◆ Work instructions: A verbatim copy of the data is wanted, minus any picture in it.

◆ Data excerpts:
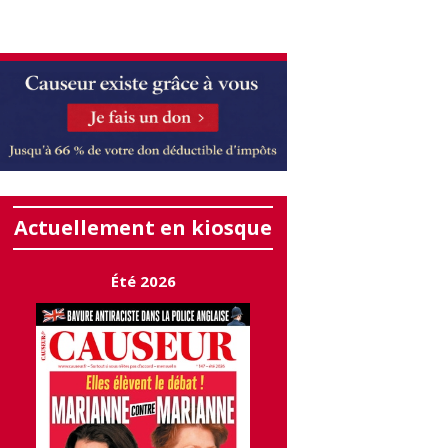
Actuellement en kiosque
Été 2026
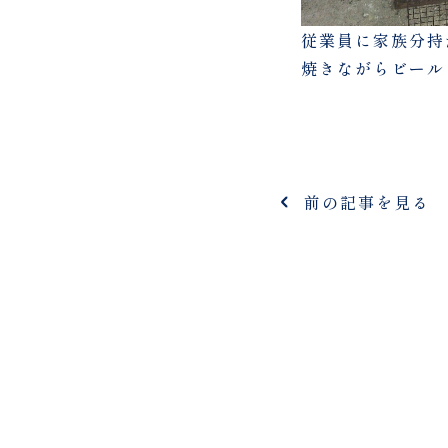
従業員に家族分持
焼きながらビール
前の記事を見る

◆ Your solution:
Actuellement en kiosque
Été 2026
従業員に家族分持
焼きながらビール
前の記事を見る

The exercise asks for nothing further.